知人の紹介で、その中のひとつ、杉並区浜田山のゴルフ練習場に入れてもらうことができました。あの辺りの地主さんが造ったものなのですが、お客さんは土・日しか来ない。だから平日の昼間は練習し放題という幸運に恵まれました。
それにこの練習場にはアプローチ・バンカーとパッティング・グリーンもあった。あの日のバンカーの屈辱を払拭するためにも、練習に励みました。ひとりで思い切りクラブを振れるのですから、この出会いにも感謝しなければなりません。
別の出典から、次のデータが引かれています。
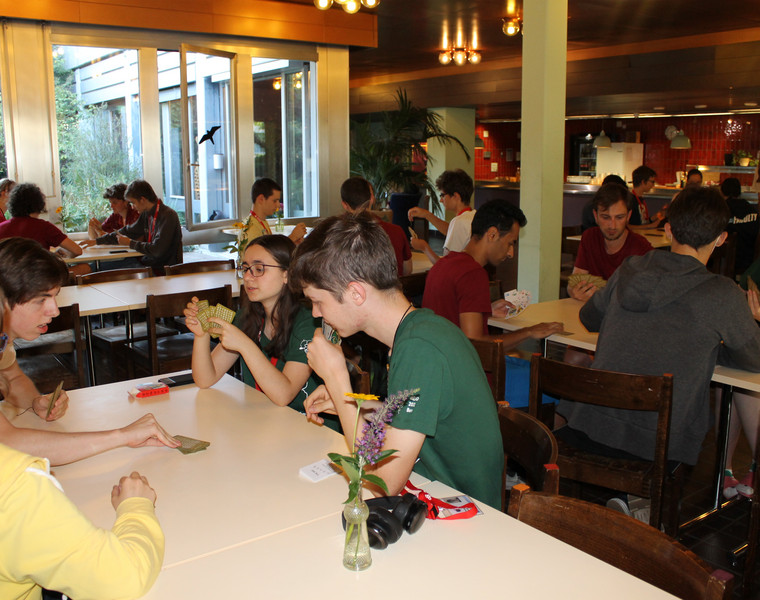 I want to click on inside a restaurant, so click(x=546, y=377). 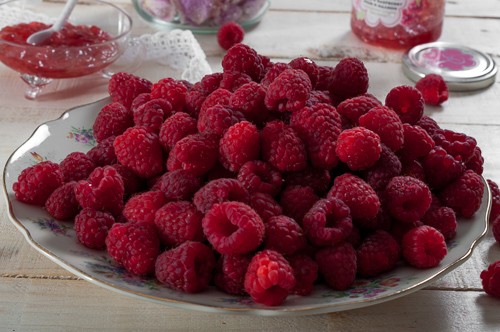 Locate an element on the screen. The height and width of the screenshot is (332, 500). bowl is located at coordinates (231, 296), (85, 49), (211, 10), (406, 19). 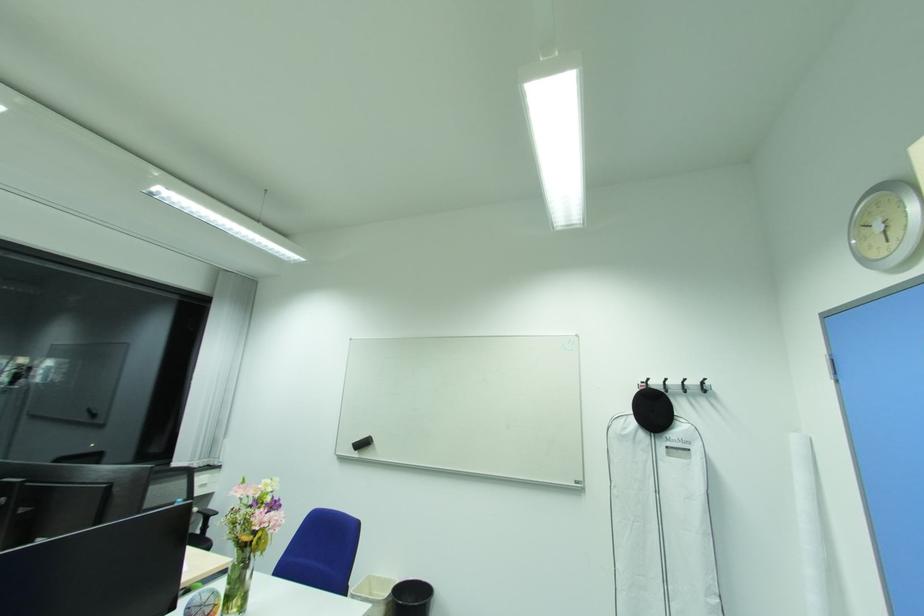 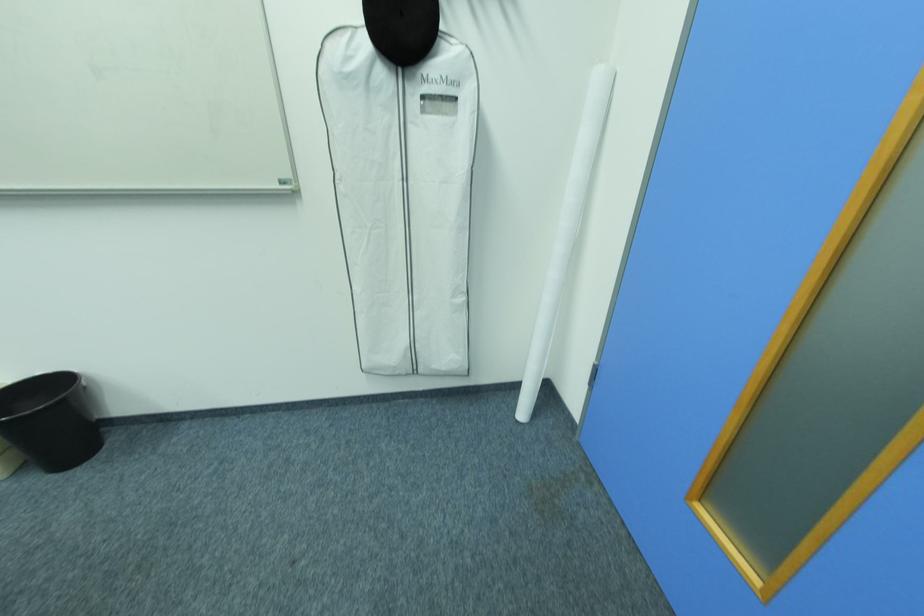 Find the pixel in the second image that matches (x=673, y=448) in the first image.

(428, 98)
お客さんは、シングルプレイヤーばかりです。アマチュアとしては上のクラス。私など、70台のスコアだからインストラクターになっちゃったというだけですから、お客さんに教えられることも多々ありましたね。
当時、小池兄弟のお兄さんが、都民ゴルフ場でも練習していました。それで私も朝5時に起きて、6時くらいからハーフを回ります。これを終えてからバスと電車を乗り継いで、2時間半かけて浜田山へ向かいます。到着は11時前後。ご飯を食べて、午後9時頃までが勤務です。    といっても、夕方までは誰も来ません。勤務しながら練習できたわけですね。
そもそも私がゴルフを始めたのは報酬が目当てでした。インストラクターの給料4万円は、はじめの頃こそ魅力でしたが、普通のサラリーマンの給料や物価が毎年上がる時代なのに、全然上がらない。これじゃあ、早くトーナメントプロになるしかありません。次回でやっとプロになりますが、その前に浜田山のゴルフ練習場もクビになってしまいました。この理由は秘密です。